0x00007f9506889e87 in epoll_wait () from /lib64/libc.so.6
(gdb) bt
#0 0x00007f9506889e87 in epoll_wait () from /lib64/libc.so.6
#1 0x00000000007a5c0a in WaitEventSetWait ()
#2 0x00000000007a5f85 in WaitLatch ()
#3 0x00007f95062733ef in __waitAndFetchNextXpuCommand ()
from /home/onishi/pgbin152/lib/postgresql/pg_strom.so
#4 0x00007f9506273a59 in pgstromExecScanAccess.part.11 ()
from /home/onishi/pgbin152/lib/postgresql/pg_strom.so
#5 0x00007f95062759f6 in pgstromExecTaskState ()
from /home/onishi/pgbin152/lib/postgresql/pg_strom.so
#6 0x000000000067336b in standard_ExecutorRun ()
#7 0x00000000007c886e in PortalRunSelect ()
#8 0x00000000007c9ac7 in PortalRun ()
#9 0x00000000007c62bf in exec_simple_query ()
#10 0x00000000007c6f28 in PostgresMain ()
#11 0x000000000075012b in ServerLoop ()
#12 0x0000000000751004 in PostmasterMain ()
#13 0x00000000004efe89 in main ()
GPUサービスプロセスのgdbトレース
Thread 9 "postgres" received signal SIGSEGV, Segmentation fault.
[Switching to Thread 0x7f9f7f7fe700 (LWP 553824)]

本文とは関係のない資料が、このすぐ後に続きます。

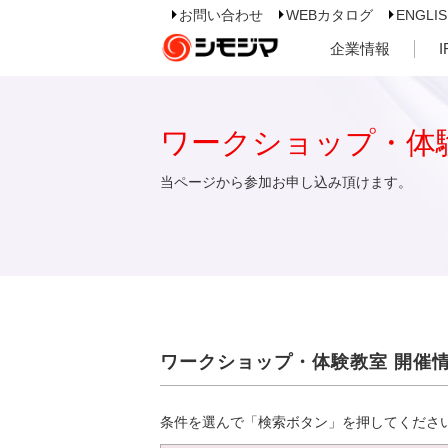
お問い合わせ
WEBカタログ
ENGLI
企業情報
ワークショップ・体
当ページから参加お申し込み頂けます。
ワークショップ・体験教室 開催
条件を選んで「検索ボタン」を押してくださ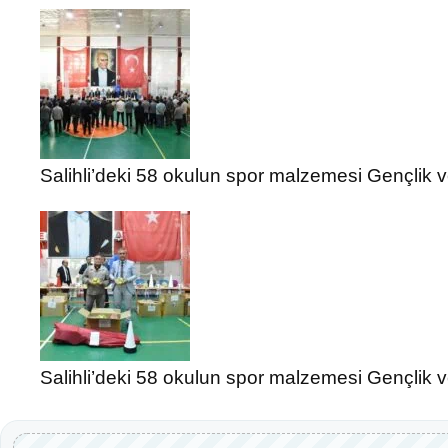
Salihli’deki 58 okulun spor malzemesi Gençlik 
Salihli’deki 58 okulun spor malzemesi Gençlik 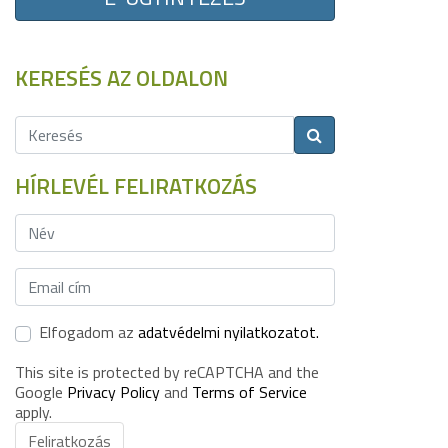
KERESÉS AZ OLDALON
HÍRLEVÉL FELIRATKOZÁS
Elfogadom az
adatvédelmi nyilatkozatot.
This site is protected by reCAPTCHA and the
Google
Privacy Policy
and
Terms of Service
apply.
Feliratkozás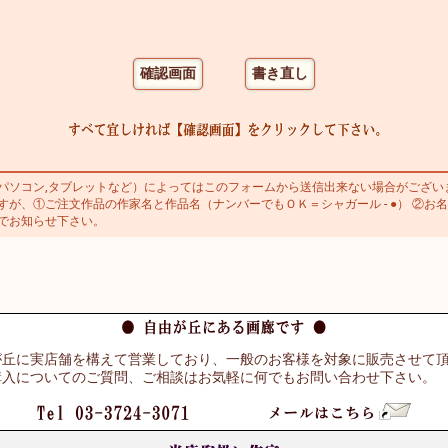
ソコン,タブレットなど）によってはこのフォームから送信出来ない場合がござい
が、①ご注文作品の作家名と作品名（ナンバーでもＯＫ＝シャガール - ●） ②お名
でお知らせ下さい。
が丘に実店舗を構えて営業しており、一般のお客様を対象に販売させて
購入についてのご質問、ご相談はお気軽に何でもお問い合わせ下さい。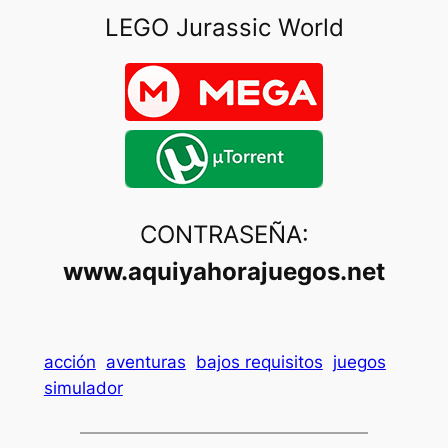
LEGO Jurassic World
CONTRASEÑA:
www.aquiyahorajuegos.net
acción
aventuras
bajos requisitos
juegos
simulador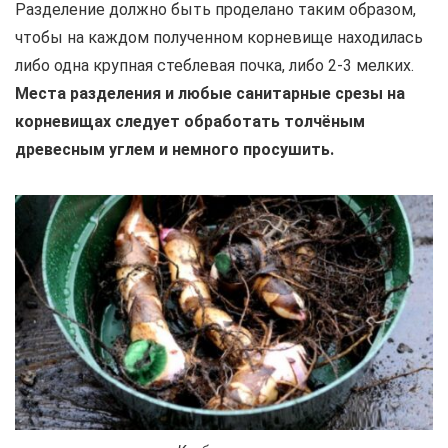
Разделение должно быть проделано таким образом,
чтобы на каждом полученном корневище находилась
либо одна крупная стеблевая почка, либо 2-3 мелких.
Места разделения и любые санитарные срезы на
корневищах следует обработать толчёным
древесным углем и немного просушить.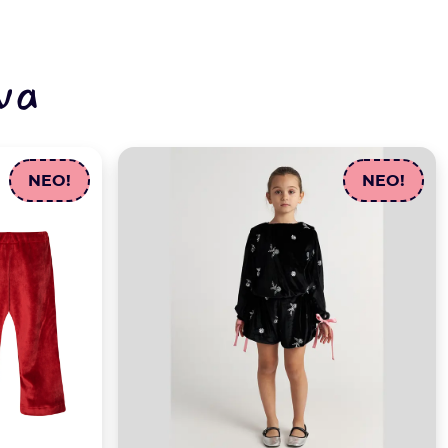
να
NEO!
NEO!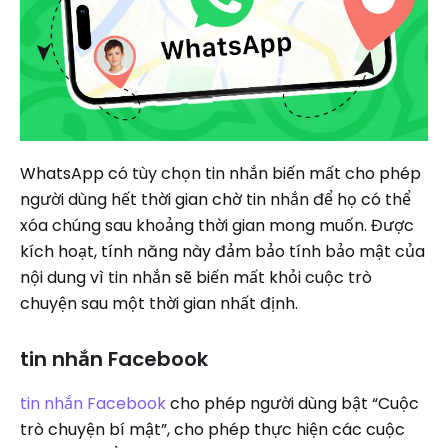
WhatsApp có tùy chọn tin nhắn biến mất cho phép
người dùng hết thời gian chờ tin nhắn để họ có thể
xóa chúng sau khoảng thời gian mong muốn. Được
kích hoạt, tính năng này đảm bảo tính bảo mật của
nội dung vì tin nhắn sẽ biến mất khỏi cuộc trò
chuyện sau một thời gian nhất định.
tin nhắn Facebook
tin nhắn Facebook
cho phép người dùng bật “Cuộc
trò chuyện bí mật”, cho phép thực hiện các cuộc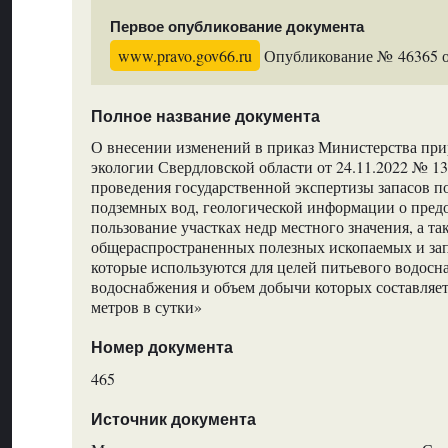
Первое опубликование документа
www.pravo.gov66.ru
Опубликование № 46365 от
Полное название документа
О внесении изменений в приказ Министерства при
экологии Свердловской области от 24.11.2022 № 1
проведения государственной экспертизы запасов 
подземных вод, геологической информации о пред
пользование участках недр местного значения, а та
общераспространенных полезных ископаемых и зап
которые используются для целей питьевого водосн
водоснабжения и объем добычи которых составляет
метров в сутки»
Номер документа
465
Источник документа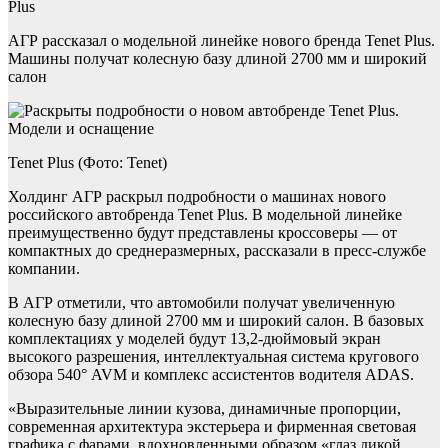
Plus
АГР рассказал о модельной линейке нового бренда Tenet Plus.
Машины получат колесную базу длиной 2700 мм и широкий
салон
Tenet Plus (Фото: Tenet)
Холдинг АГР раскрыл подробности о машинах нового
российского автобренда Tenet Plus. В модельной линейке
преимущественно будут представлены кроссоверы — от
компактных до среднеразмерных, рассказали в пресс-службе
компании.
В АГР отметили, что автомобили получат увеличенную
колесную базу длиной 2700 мм и широкий салон. В базовых
комплектациях у моделей будут 13,2-дюймовый экран
высокого разрешения, интеллектуальная система кругового
обзора 540° AVM и комплекс ассистентов водителя ADAS.
«Выразительные линии кузова, динамичные пропорции,
современная архитектура экстерьера и фирменная световая
графика с фарами, вдохновленными образом «глаз дикой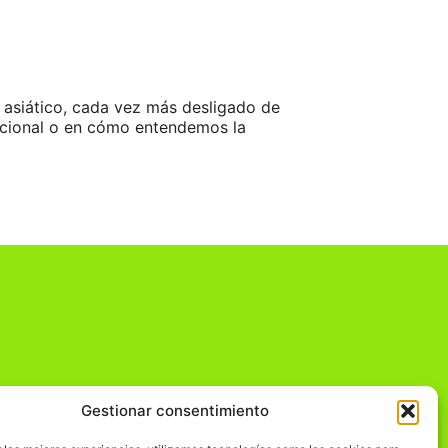
e asiático, cada vez más desligado de
nacional o en cómo entendemos la
Gestionar consentimiento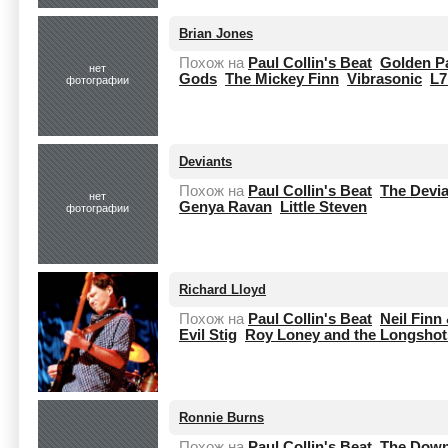
Brian Jones
Похож на
Paul Collin's Beat
Golden P
нет
Gods
The Mickey Finn
Vibrasonic
L7
фотографии
Deviants
Похож на
Paul Collin's Beat
The Devi
нет
Genya Ravan
Little Steven
фотографии
Richard Lloyd
Похож на
Paul Collin's Beat
Neil Finn
Evil Stig
Roy Loney and the Longshot
Ronnie Burns
Похож на
Paul Collin's Beat
The Down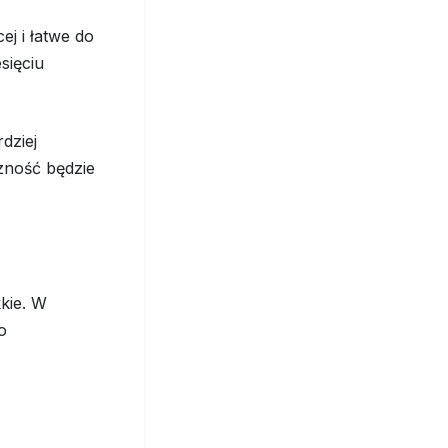
j i łatwe do
sięciu
dziej
czność będzie
kkie. W
o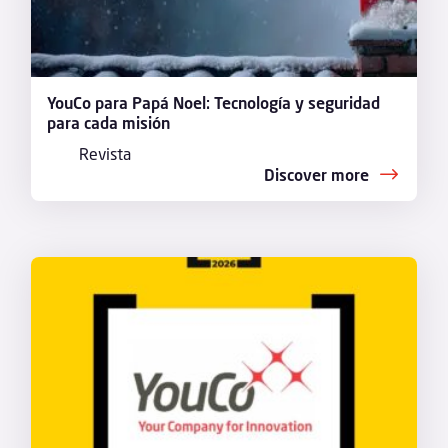
YouCo para Papá Noel: Tecnología y seguridad
para cada misión
Revista
Discover more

0x00007fa2d7516a84 in pthread_mutex_lock () from /lib64/libpthread.so.0
kaigai commented
こちら、手元環境だと heterodb-extra モジュールがエラーを返していますね…。
/tmp
だとGPUDirect Storageの対象外からなのか。
hoge=# SELECT * FROM timezone_arrow WHERE ts < '2020-02-12 12:00:00';
2023-12-23 20:45:07.876 JST [1169292] ERROR: gpudirect.c:716 extra-module: failed on pread: Success
2023-12-23 20:45:07.876 JST [1169292] HINT: device at GPU-0, function at __gpudirect__read_iov_fallback
2023-12-23 20:45:07.876 JST [1169292] STATEMENT: SELECT * FROM timezone_arrow WHERE ts < '2020-02-12 12:00:00';
ERROR: gpudirect.c:716 extra-module: failed on pread: Success
HINT: device at GPU-0, function at __gpudirect__read_iov_fallback
kaigai commented
magroで試すとこんな感じっぽいですね。
確かに /home はSATA HDDなのでGPUDirectのopen fileからvfs_fallbackに落ちるというのは分かりみ。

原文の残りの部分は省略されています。